Docosapentaenoic acid (DPA) is found predominantly in marine foods and certain animal products that are rich in long‑chain omega‑3 fatty acids. While comprehensive USDA tables for DPA are limited, existing nutrient databases show that oily fish, seafood oils, and organ meats provide the highest amounts. For example, seal oil and related traditional marine oils have been reported to contain very high levels of DPA per 100 g serving, followed by menhaden fish oil and salmon oils, which are rich in long‑chain omega‑3s. Wild and farmed salmon, herring, and mackerel contain substantial DPA in their flesh, contributing to daily intakes when these foods are consumed regularly. Shellfish and roe also provide measurable amounts, while beef brain and other organ meats have notable concentrations due to high lipid content. Other animal products such as lamb liver and pork liver contribute moderate DPA levels relative to lean meats. Because DPA is integrated with other omega‑3 fatty acids in phospholipid and triglyceride fractions within foods, its bioavailability is tied to the overall fat content and matrix of the food source. The amounts of DPA vary widely based on species, diet, season, and processing (e.g., smoked v. fresh). Seafood products that are lower in fat, such as whitefish, have lower DPA content compared to oily fish. Preparation methods that retain fats, like grilling or baking with skin on fish, increase the retention of DPA compared to methods that remove fats. Regular consumption of a variety of these foods supports intake of DPA alongside EPA and DHA.

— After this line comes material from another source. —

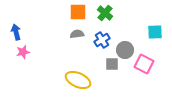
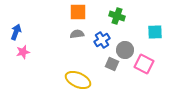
green cross: moved 12 px right, 3 px down; rotated 21 degrees counterclockwise
blue arrow: rotated 35 degrees clockwise
gray square: rotated 24 degrees clockwise
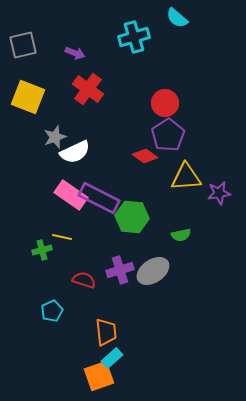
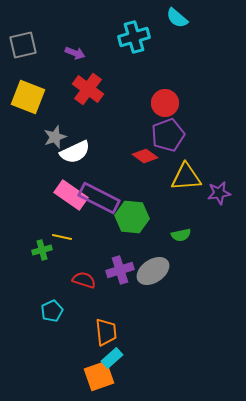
purple pentagon: rotated 12 degrees clockwise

Docosapentaenoic acid (DPA), like other long‑chain polyunsaturated fatty acids, is absorbed in the small intestine through mechanisms similar to those for other dietary fats. It is incorporated into micelles facilitated by bile acids, taken up by enterocytes, and re‑esterified into triglycerides or phospholipids before being packaged into chylomicrons for transport through the lymphatic system into systemic circulation. The presence of dietary fat enhances the absorption of DPA by promoting micelle formation. Conversely, low‑fat meals may reduce micellarization and absorption efficiency. Antioxidants such as vitamin E may protect DPA from oxidative degradation within the gut and circulation, increasing effective bioavailability. Competition with other fatty acids for incorporation into lipoproteins may influence distribution, and the ratio of omega‑6 to omega‑3 fatty acids in the diet can affect metabolic pathways. Once in circulation, DPA is incorporated into cell membranes, particularly in tissues with high lipid turnover.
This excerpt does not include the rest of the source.